Les coeurs, un symbole fort
L’heure tourne, les prochains rendez-vous sont dûment programmés, l’interview est minutée, il faut avancer. On enchaîne sur un artiste, Jeff Geys, qu’elle n’a pas eu la chance de rencontrer mais dont cette oeuvre – une douzaine de coeurs multicolores – l’enchante. « Ceux-là, je les aime beaucoup. J’apprécie cette oeuvre, probablement par son côté coloré, son côté optimiste, elle ne se prend pas au sérieux ! Quand je la regarde, elle me met de bonne humeur. Isolés, ces coeurs ne seraient pas beaux – on dirait un dessin d’enfant – mais le fait de les mettre ensemble les rend beaux. Leur jovialité m’attire terriblement. C’est aussi un symbole fort, ces coeurs ; parfois, ils me font penser à un jeu de cartes, à cet aspect jeu, chance, qu’on a. Personnellement, j’ai eu beaucoup de chance. Déjà d’avoir fait des études – ce que ma mère n’a pas pu faire – et aussi de pouvoir travailler dans des entreprises qui m’ont beaucoup donné. Un jour, j’aimerais pouvoir rendre à la société un peu de tout ce que j’ai appris. Pouvoir apporter, à ceux qui n’ont pas eu ma chance, l’opportunité de se développer. Je le ferai.

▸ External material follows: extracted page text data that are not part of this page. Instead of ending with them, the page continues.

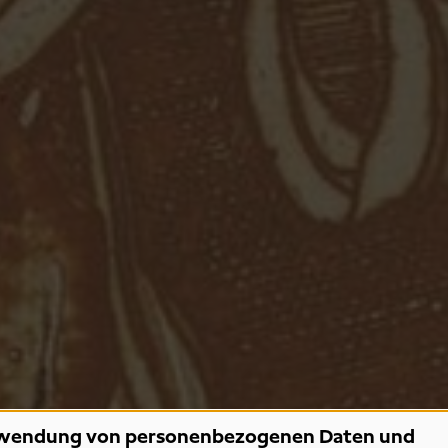
wendung von personenbezogenen Daten und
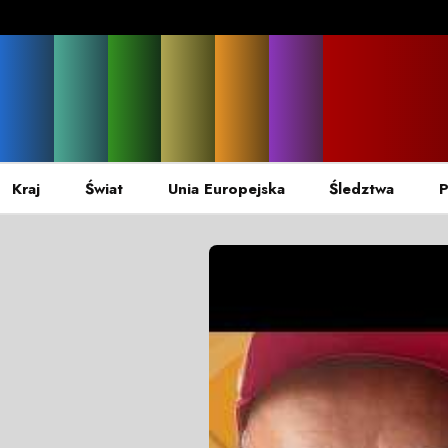
Kraj
Świat
Unia Europejska
Śledztwa
P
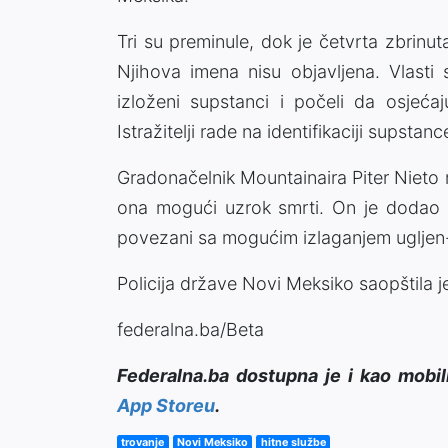
Tri su preminule, dok je četvrta zbrinuta
Njihova imena nisu objavljena. Vlasti 
izloženi supstanci i počeli da osjeća
Istražitelji rade na identifikaciji supstanc
Gradonačelnik Mountainaira Piter Nieto r
ona mogući uzrok smrti. On je dodao d
povezani sa mogućim izlaganjem ugljen-
Policija države Novi Meksiko saopštila j
federalna.ba/Beta
Federalna.ba dostupna je i kao mobil
App Storeu
.
trovanje
Novi Meksiko
hitne službe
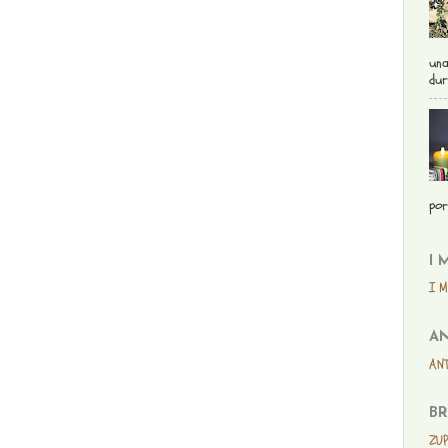
una
dur
por
I 
I M
AN
ANT
BR
ZUP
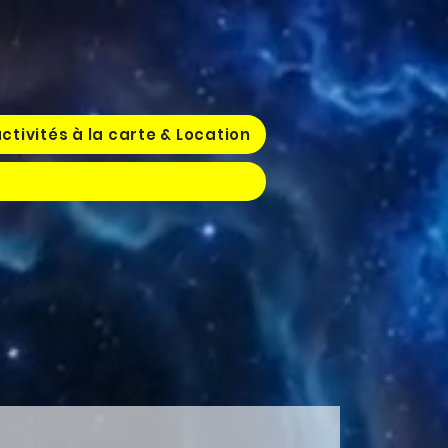
ctivités à la carte & Location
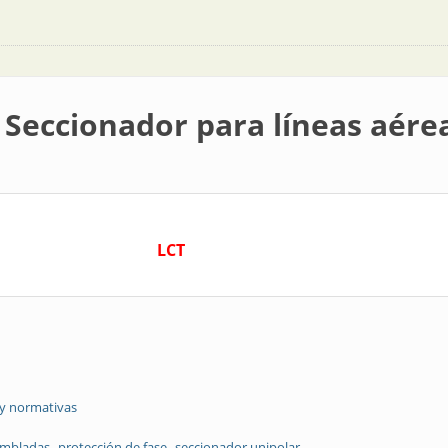
| Seccionador para líneas aér
LCT
 y normativas
ambladas
protección de fase
seccionador unipolar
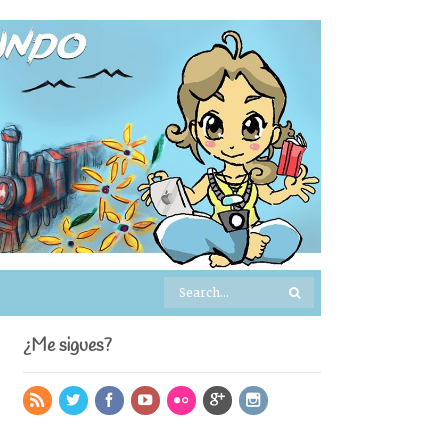
¿Me sigues?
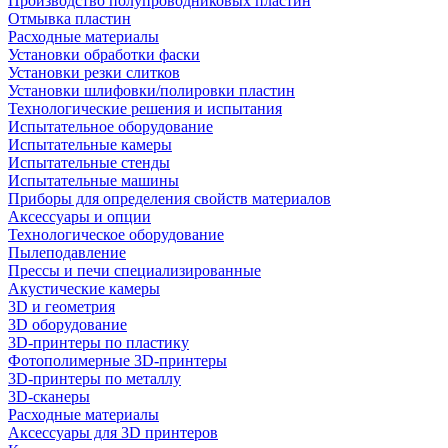
Производство полупроводниковых пластин
Отмывка пластин
Расходные материалы
Установки обработки фаски
Установки резки слитков
Установки шлифовки/полировки пластин
Технологические решения и испытания
Испытательное оборудование
Испытательные камеры
Испытательные стенды
Испытательные машины
Приборы для определения свойств материалов
Аксессуары и опции
Технологическое оборудование
Пылеподавление
Прессы и печи специализированные
Акустические камеры
3D и геометрия
3D оборудование
3D-принтеры по пластику
Фотополимерные 3D-принтеры
3D-принтеры по металлу
3D-сканеры
Расходные материалы
Аксессуары для 3D принтеров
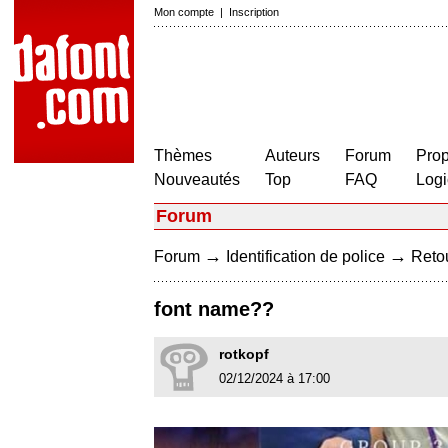
Mon compte
|
Inscription
Thèmes
Auteurs
Forum
Prop
Nouveautés
Top
FAQ
Logi
Forum
→
→
Forum
Identification de police
Retou
font name??
rotkopf
02/12/2024 à 17:00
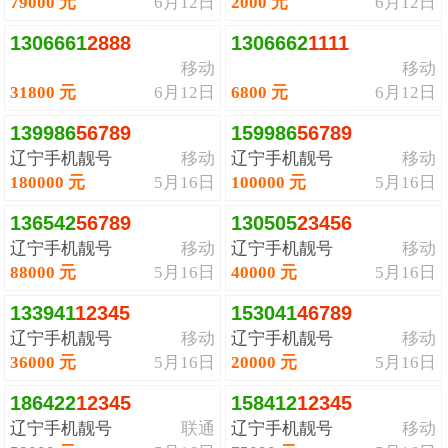
79000 元
6月12日
2000 元
6月12日
1306661
2
8
8
8
1306662
1
1
1
1
移动
移动
31800 元
6月12日
6800 元
6月12日
139986
5
6
7
8
9
159986
5
6
7
8
9
辽宁手机靓号
移动
辽宁手机靓号
移动
180000 元
5月16日
100000 元
5月16日
136542
5
6
7
8
9
130505
2
3
4
5
6
辽宁手机靓号
移动
辽宁手机靓号
移动
88000 元
5月16日
40000 元
5月16日
133941
1
2
3
4
5
153041
4
6
7
8
9
辽宁手机靓号
移动
辽宁手机靓号
移动
36000 元
5月16日
20000 元
5月16日
186422
1
2
3
4
5
158412
1
2
3
4
5
辽宁手机靓号
联通
辽宁手机靓号
移动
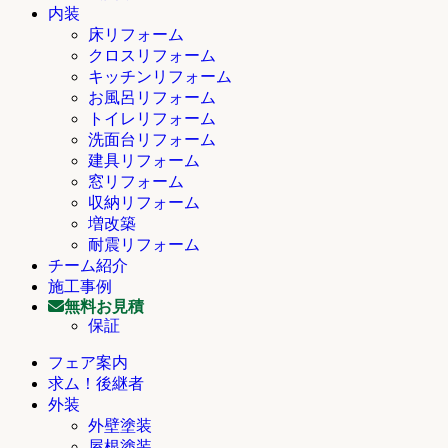
内装
床リフォーム
クロスリフォーム
キッチンリフォーム
お風呂リフォーム
トイレリフォーム
洗面台リフォーム
建具リフォーム
窓リフォーム
収納リフォーム
増改築
耐震リフォーム
チーム紹介
施工事例
無料お見積
保証
フェア案内
求ム！後継者
外装
外壁塗装
屋根塗装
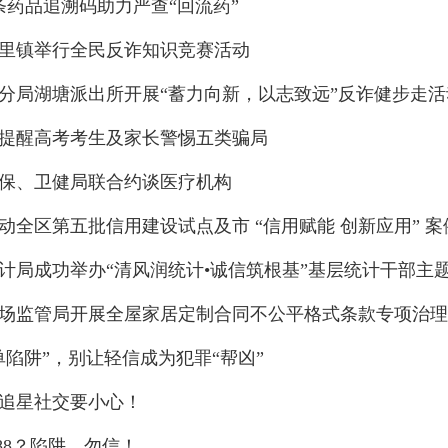
亿条药品追溯码助力严查“回流药”
里镇举行全民反诈知识竞赛活动
分局湖塘派出所开展“蓄力向新，以志致远”反诈健步走活
提醒高考考生及家长警惕五类骗局
保、卫健局联合约谈医疗机构
动全区第五批信用建设试点及市 “信用赋能 创新应用” 
计局成功举办“清风润统计•诚信筑根基”基层统计干部主
场监管局开展全屋家居定制合同不公平格式条款专项治理
单陷阱”，别让轻信成为犯罪“帮凶”
追星社交要小心！
1888？陷阱，勿信！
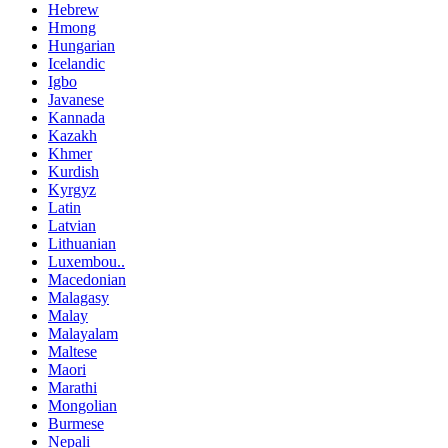
Hebrew
Hmong
Hungarian
Icelandic
Igbo
Javanese
Kannada
Kazakh
Khmer
Kurdish
Kyrgyz
Latin
Latvian
Lithuanian
Luxembou..
Macedonian
Malagasy
Malay
Malayalam
Maltese
Maori
Marathi
Mongolian
Burmese
Nepali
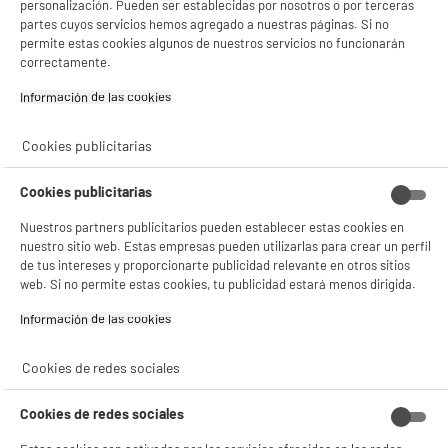
personalización. Pueden ser establecidas por nosotros o por terceras
- facilitar el intercambio de contenido en las redes sociales
partes cuyos servicios hemos agregado a nuestras páginas. Si no
- analizar el tráfico en nuestro sitio web Consulta la política de cookies.
permite estas cookies algunos de nuestros servicios no funcionarán
Consulta la política de cookies.
.
correctamente.
Si aceptas, la experiencia será aún mejor. Si no acepta, se utilizarán cookies
Información de las cookies‎
estadísticas anónimas basadas en tu navegación. Puedes oponerte a su uso
gestionando sus cookies.
¡Buena visita!
Cookies publicitarias
✔ ACEPTAR TODAS
Cookies publicitarias
Gestionar cookies
Nuestros partners publicitarios pueden establecer estas cookies en
nuestro sitio web. Estas empresas pueden utilizarlas para crear un perfil
de tus intereses y proporcionarte publicidad relevante en otros sitios
web. Si no permite estas cookies, tu publicidad estará menos dirigida.
Información de las cookies‎
Cookies de redes sociales
Cookies de redes sociales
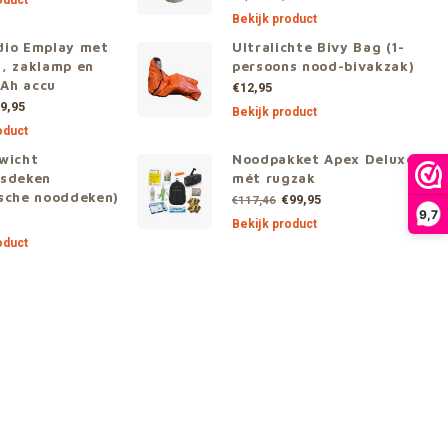
oduct
Bekijk product
dio Emplay met
Ultralichte Bivy Bag (1-
, zaklamp en
persoons nood-bivakzak)
Ah accu
€12,95
9,95
Bekijk product
oduct
wicht
Noodpakket Apex Deluxe
gsdeken
mét rugzak
sche nooddeken)
€99,95
€117,46
9,7
Bekijk product
oduct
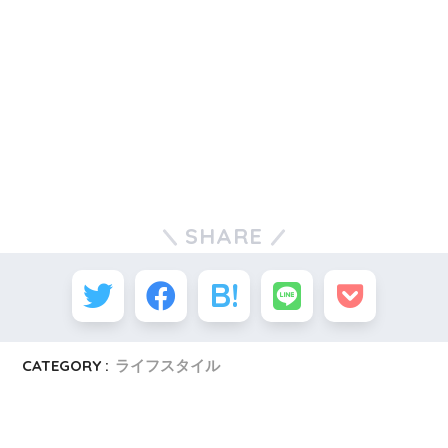
SHARE
CATEGORY :
ライフスタイル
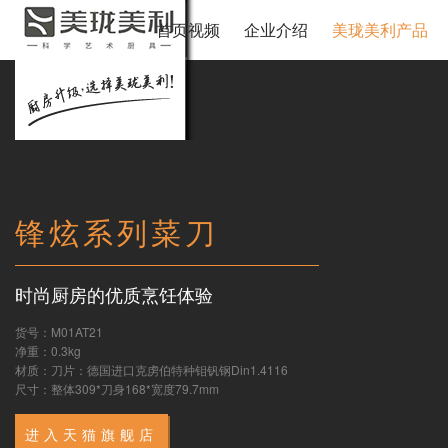
首页视频
企业介绍
美珑美利产品
锋炫系列菜刀
时尚厨房的优质烹饪体验
货号：M01AT21
净重：0.3kg
材质：刀片：德国进口克虏伯特种钼钒钢Din1.4116
尺寸：整体309*刀身168*宽度79.7mm
进入天猫旗舰店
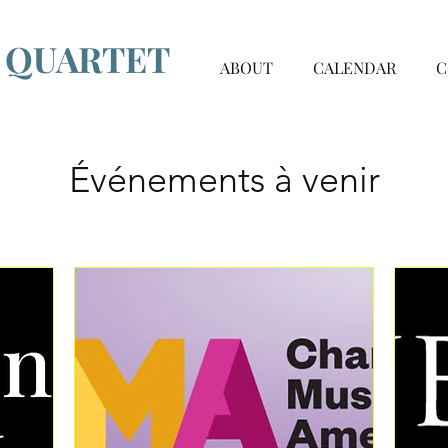
G QUARTET
ABOUT
CALENDAR
C
Événements à venir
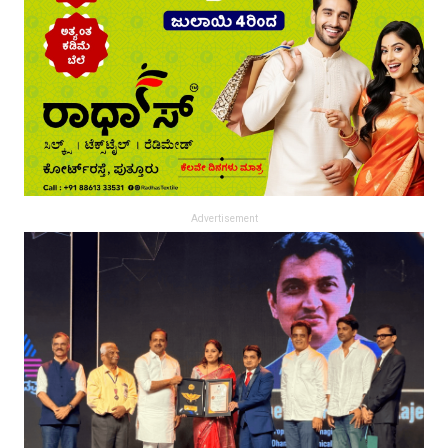
Advertisement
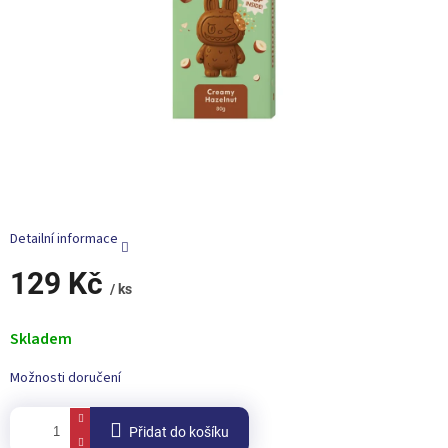
Detailní informace
129 Kč
/ ks
Měrná
cena:
Skladem
Možnosti doručení
Přidat do košíku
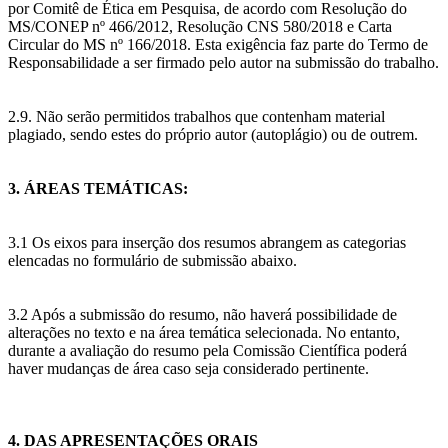
por Comitê de Ética em Pesquisa, de acordo com Resolução do
MS/CONEP nº 466/2012, Resolução CNS 580/2018 e Carta
Circular do MS nº 166/2018. Esta exigência faz parte do Termo de
Responsabilidade a ser firmado pelo autor na submissão do trabalho.
2.9. Não serão permitidos trabalhos que contenham material
plagiado, sendo estes do próprio autor (autoplágio) ou de outrem.
3. ÁREAS TEMÁTICAS:
3.1 Os eixos para inserção dos resumos abrangem as categorias
elencadas no formulário de submissão abaixo.
3.2 Após a submissão do resumo, não haverá possibilidade de
alterações no texto e na área temática selecionada. No entanto,
durante a avaliação do resumo pela Comissão Científica poderá
haver mudanças de área caso seja considerado pertinente.
4. DAS APRESENTAÇÕES ORAIS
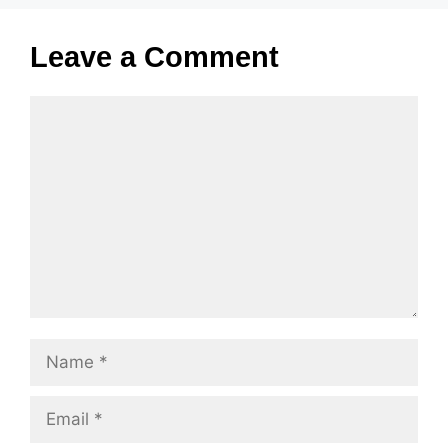
Leave a Comment
Comment
Name
Email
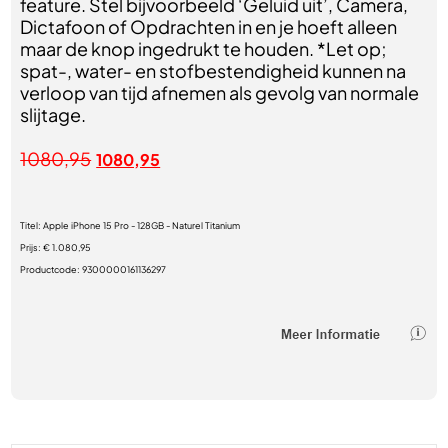
feature. Stel bijvoorbeeld ‘Geluid uit’, Camera,
Dictafoon of Opdrachten in en je hoeft alleen
maar de knop ingedrukt te houden. *Let op;
spat-, water- en stofbestendigheid kunnen na
verloop van tijd afnemen als gevolg van normale
slijtage.
1080,95
1080,95
Titel:
Apple iPhone 15 Pro - 128GB - Naturel Titanium
Prijs:
€ 1.080,95
Productcode:
9300000161136297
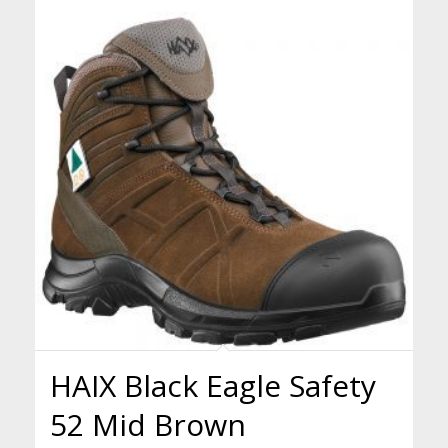
HAIX Black Eagle Safety
52 Mid Brown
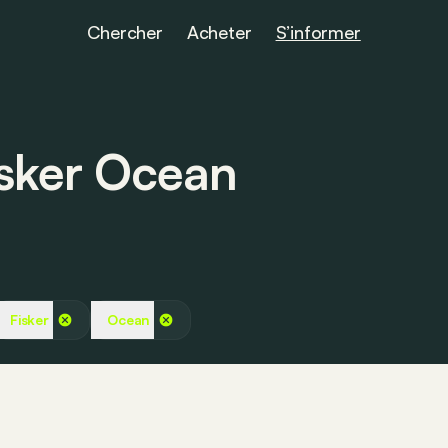
Chercher
Acheter
S’informer
Fisker Ocean
Fisker
Ocean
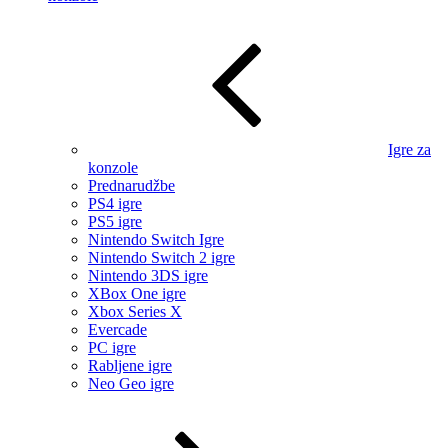
Igre za
konzole
Prednarudžbe
PS4 igre
PS5 igre
Nintendo Switch Igre
Nintendo Switch 2 igre
Nintendo 3DS igre
XBox One igre
Xbox Series X
Evercade
PC igre
Rabljene igre
Neo Geo igre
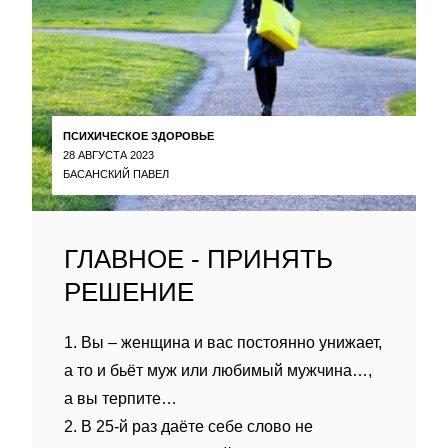
ПСИХИЧЕСКОЕ ЗДОРОВЬЕ
28 АВГУСТА 2023
БАСАНСКИЙ ПАВЕЛ
ГЛАВНОЕ - ПРИНЯТЬ
РЕШЕНИЕ
1. Вы – женщина и вас постоянно унижает,
а то и бьёт муж или любимый мужчина…,
а вы терпите…
2. В 25-й раз даёте себе слово не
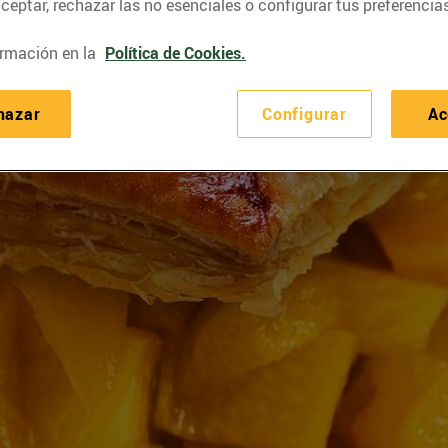
eptar, rechazar las no esenciales o configurar tus preferencias
rmación en la
Política de Cookies.
hazar
Configurar
Ac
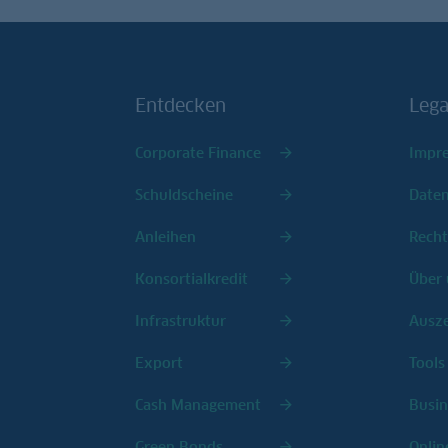
Entdecken
Lega
Corporate Finance
Impr
Schuldscheine
Date
Anleihen
Recht
Konsortialkredit
Über 
Infrastruktur
Ausz
Export
Tools
Cash Management
Busin
Green Bonds
Onlin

A quoi l’art peut-il servir ? « A faire du bien. » Sans hésitation. « Parfois, après des réunions difficiles, je déambule dans le bâtiment, à la recherche de ces oeuvres que nous possédons (NDLR : une collection d’entreprise débutée en 1996 et exposée dans le bâtiment, accessible au public sur rendez-vous). Elles me font tellement de bien. Elles me permettent aussi de trouver de nouvelles idées. » Elle les choisit ? « Je n’interviens jamais pour les nouvelles acquisitions, un comité de spécialistes fait ça très bien. Mais j’ai un droit de veto que je n’hésite pas à utiliser si les oeuvres proposées peuvent engendrer des sentiments négatifs ou pessimistes. Exposer des oeuvres dures et provocantes n’est pas l’objectif d’une collection privée ou d’entreprise. Il faut avant tout enrichir le quotidien des travailleurs et susciter des valeurs positives et créatives. C’est sans doute mes propres conceptions que je mets en avant dans ces cas-là mais voilà, c’est comme ça : je n’aime pas les choses tristes et pessimistes. »
Clap de fin : l’attaché de presse coupe son enregistreur. L’heure, c’est l’heure.